Rendered page images
***

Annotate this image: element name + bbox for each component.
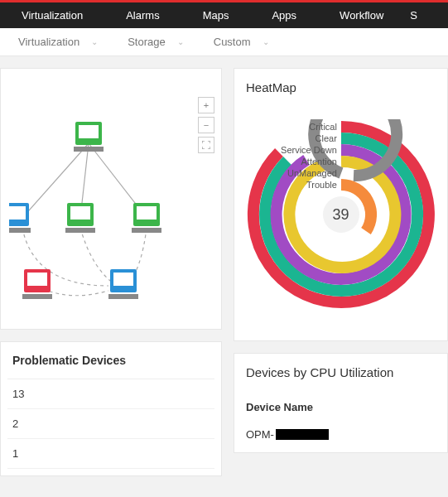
topology-node[interactable] [22,269,52,299]
nav-alarms[interactable]: Alarms [104,2,181,28]
svg-rect-5 [74,147,104,152]
topology-node[interactable] [132,203,161,233]
device-name-prefix: OPM- [246,428,274,441]
nav-virtualization[interactable]: Virtualization [0,2,104,28]
heatmap-panel: HeatMap Critical Clear Se [234,68,448,341]
chevron-down-icon: ⌄ [91,37,98,46]
nav-maps[interactable]: Maps [181,2,251,28]
svg-rect-19 [113,273,133,286]
table-row[interactable]: 13 [7,379,214,409]
topology-node[interactable] [9,203,31,233]
sub-nav: Virtualization ⌄ Storage ⌄ Custom ⌄ [0,28,448,56]
topology-node[interactable] [74,122,104,152]
subnav-label: Custom [214,36,251,48]
svg-rect-14 [132,228,161,233]
subnav-label: Storage [128,36,166,48]
fullscreen-icon [202,141,210,149]
table-row[interactable]: 2 [7,409,214,439]
topology-node[interactable] [108,269,138,299]
legend-item: Critical [246,121,337,133]
nav-workflow[interactable]: Workflow [318,2,405,28]
zoom-in-button[interactable]: + [198,97,214,113]
column-header-device-name: Device Name [246,401,436,413]
svg-rect-20 [108,294,138,299]
legend-item: Clear [246,133,337,144]
nav-apps[interactable]: Apps [250,2,318,28]
left-column: + − [0,68,222,476]
redacted-text [276,429,329,440]
fullscreen-button[interactable] [198,137,214,153]
svg-rect-7 [9,206,26,220]
heatmap-chart[interactable]: Critical Clear Service Down Attention Un… [246,103,436,326]
chevron-down-icon: ⌄ [263,37,269,46]
content: + − [0,56,448,476]
svg-rect-10 [70,206,90,220]
subnav-virtualization[interactable]: Virtualization ⌄ [3,36,113,48]
svg-rect-16 [27,273,47,286]
cpu-utilization-title: Devices by CPU Utilization [246,365,436,379]
svg-rect-8 [9,228,31,233]
legend-item: Attention [246,156,337,167]
subnav-label: Virtualization [18,36,79,48]
legend-item: Trouble [246,179,337,191]
right-column: HeatMap Critical Clear Se [234,68,448,476]
svg-rect-17 [22,294,52,299]
table-row[interactable]: OPM- [246,428,436,441]
svg-rect-4 [79,125,99,138]
subnav-storage[interactable]: Storage ⌄ [113,36,199,48]
chevron-down-icon: ⌄ [177,37,184,46]
svg-rect-11 [65,228,95,233]
legend-item: UnManaged [246,167,337,179]
problematic-devices-title: Problematic Devices [7,342,214,379]
top-nav: Virtualization Alarms Maps Apps Workflow… [0,0,448,28]
topology-node[interactable] [65,203,95,233]
topology-panel: + − [0,68,222,330]
zoom-out-button[interactable]: − [198,117,214,133]
heatmap-center-value: 39 [323,196,359,233]
nav-more[interactable]: S [405,2,422,28]
legend-item: Service Down [246,144,337,156]
cpu-utilization-panel: Devices by CPU Utilization Device Name O… [234,353,448,453]
heatmap-title: HeatMap [246,80,436,94]
subnav-custom[interactable]: Custom ⌄ [199,36,284,48]
svg-rect-13 [137,206,157,220]
heatmap-legend: Critical Clear Service Down Attention Un… [246,121,337,191]
problematic-devices-panel: Problematic Devices 13 2 1 [0,341,222,476]
topology-controls: + − [198,97,214,153]
table-row[interactable]: 1 [7,439,214,469]
topology-map[interactable] [9,77,213,321]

***

• [Your goal]
If a line in the entries holds the string "Alarms", copy it.

• [Answer for the task]
nav-alarms[interactable]: Alarms [104,2,181,28]
top-nav: Virtualization Alarms Maps Apps Workflow… [0,0,448,28]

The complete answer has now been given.